Mito número 10: A raiva é curável. Os americanos trataram a menina doente usando o Protocolo de Milwaukee após o aparecimento dos sintomas da doença.

Isto é muito controverso. Na verdade, existe um método extremamente complexo e caro (cerca de US$ 800000) de tratamento da raiva na fase de manifestação dos sintomas, mas apenas alguns casos de seu uso bem-sucedido foram confirmados em todo o mundo. Além disso, a ciência ainda não consegue explicar exatamente como eles diferem dos muitos outros casos em que o tratamento sob este protocolo não trouxe resultados. Portanto, você não deve confiar no Protocolo de Milwaukee - a probabilidade de sucesso lá gira em torno de 5%. A única forma oficialmente reconhecida e eficaz de evitar a raiva em caso de risco de infecção ainda é a vacinação oportuna.
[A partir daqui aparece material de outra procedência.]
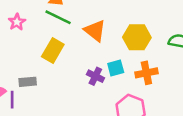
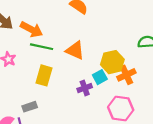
yellow hexagon: (137, 37) -> (112, 62), moved
purple cross: (95, 76) -> (85, 88), turned -32

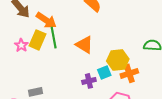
green line: (42, 47) -> (54, 38), turned 60
yellow rectangle: (44, 75) -> (37, 40), moved

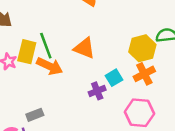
orange arrow: (46, 20) -> (50, 66), moved
yellow hexagon: (118, 60) -> (142, 48), moved

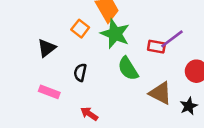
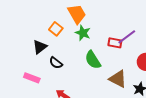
green star: (115, 34) -> (83, 33), size x0.7
black triangle: (47, 48) -> (40, 47), moved
black semicircle: (80, 72) -> (56, 63), turned -64

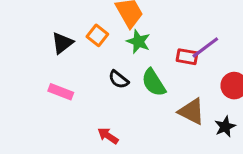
black triangle: (40, 47) -> (62, 43), moved
black semicircle: (56, 63) -> (119, 79), moved
pink rectangle: (32, 78) -> (61, 92), moved

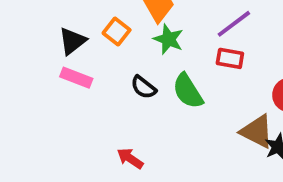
purple line: (205, 48) -> (234, 24), moved
pink rectangle: (61, 92) -> (76, 78), moved
brown triangle: (192, 111) -> (257, 131), moved

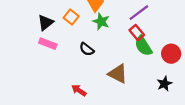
red rectangle: (230, 58) -> (137, 33), turned 40
green semicircle: (188, 91) -> (143, 46), moved
brown triangle: (257, 131) -> (118, 74), moved

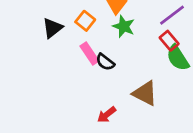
pink rectangle: (48, 44) -> (89, 53), moved, turned 35
red arrow: (79, 90) -> (107, 115), moved, turned -72

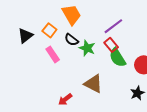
green star: (124, 26) -> (87, 48), moved
black semicircle: (105, 62) -> (71, 40), moved

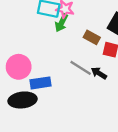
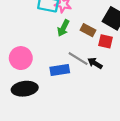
green arrow: (61, 23) -> (63, 28), moved
blue rectangle: (41, 83) -> (60, 70), moved

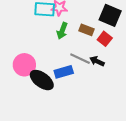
red square: (105, 41) -> (105, 39), turned 32
black ellipse: (25, 89) -> (42, 80), moved, turned 50

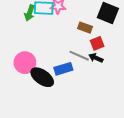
green arrow: (62, 31) -> (30, 13), moved
red square: (105, 39) -> (97, 43), moved, turned 32

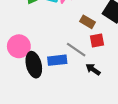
black arrow: (96, 58) -> (93, 69), moved
black ellipse: (42, 77) -> (34, 65), turned 30

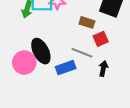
black ellipse: (34, 65) -> (41, 51), moved
black arrow: (93, 69) -> (103, 69), turned 80

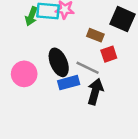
black ellipse: (41, 51) -> (59, 62), moved
black arrow: (103, 69) -> (95, 92), moved, size x1.5

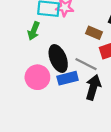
green arrow: (31, 16) -> (34, 31), moved
pink circle: (24, 74) -> (37, 77), moved

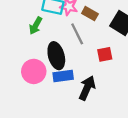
brown rectangle: (94, 33) -> (90, 14), moved
gray line: (86, 64) -> (77, 34), moved, turned 30

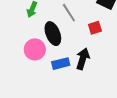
blue rectangle: (63, 76) -> (61, 64), moved

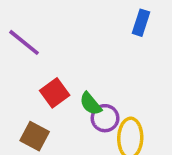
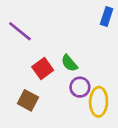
green semicircle: (91, 104) -> (69, 63), moved

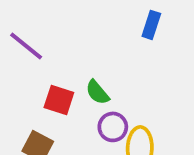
red square: (43, 68) -> (59, 100), turned -36

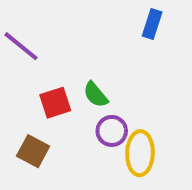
red square: (59, 100) -> (55, 103), turned -36

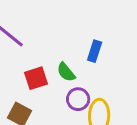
blue rectangle: (152, 24) -> (95, 51), moved

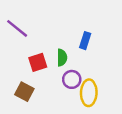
green semicircle: (66, 72) -> (62, 58), turned -140

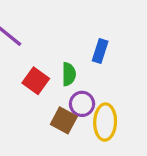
red square: (38, 62) -> (36, 81), turned -36
brown square: (24, 92) -> (64, 120), moved

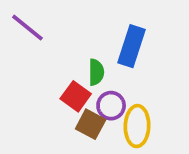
blue rectangle: (100, 51) -> (131, 46), size x1.5
red square: (36, 81) -> (76, 96), moved

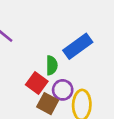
blue rectangle: (131, 46) -> (78, 46), turned 36

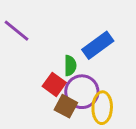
purple circle: (63, 90) -> (82, 92), size x1.5

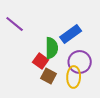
green semicircle: (70, 66) -> (52, 48), size x1.5
purple circle: (82, 92) -> (80, 62), moved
Concluindo, contarei uma história instrutiva. Eu moro na Alemanha e aqui, como em muitos países vizinhos, a raiva “local” em animais (e, consequentemente, os casos de infecção humana) foi eliminada há muito tempo graças aos esforços do governo e das organizações de saúde. Mas o “importado” às vezes vaza. O último caso foi há cerca de 8 anos: um homem deu entrada no hospital com queixas de febre alta, espasmos ao engolir e problemas de coordenação de movimentos. Durante a anamnese, ele mencionou que 3 meses antes do início da doença retornou de uma viagem à África. Ele foi imediatamente testado para raiva e o resultado foi positivo. Posteriormente, o paciente conseguiu contar que foi mordido por um cachorro durante a viagem, mas não deu importância a isso e não foi a lugar nenhum. O homem logo morreu em uma enfermaria isolada. E todos os serviços epidemiológicos locais, até o Ministério da Saúde, já estavam atentos a essa altura - ainda assim, o primeiro caso de raiva no país há Deus sabe quantos anos... Fizeram um trabalho titânico, dentro de 3 dias para encontrar e vacinar todas as pessoas com quem o falecido teve contato após retornar daquela viagem malfadada.

Não ignore mordidas de animais, mesmo de animais de estimação, se eles não estiverem vacinados – especialmente em países onde a raiva é comum. Somente um médico pode tomar uma decisão informada sobre a necessidade de vacinação em cada caso específico. Ao permitir que isso aconteça, você está colocando em risco a sua vida e a vida de seus entes queridos.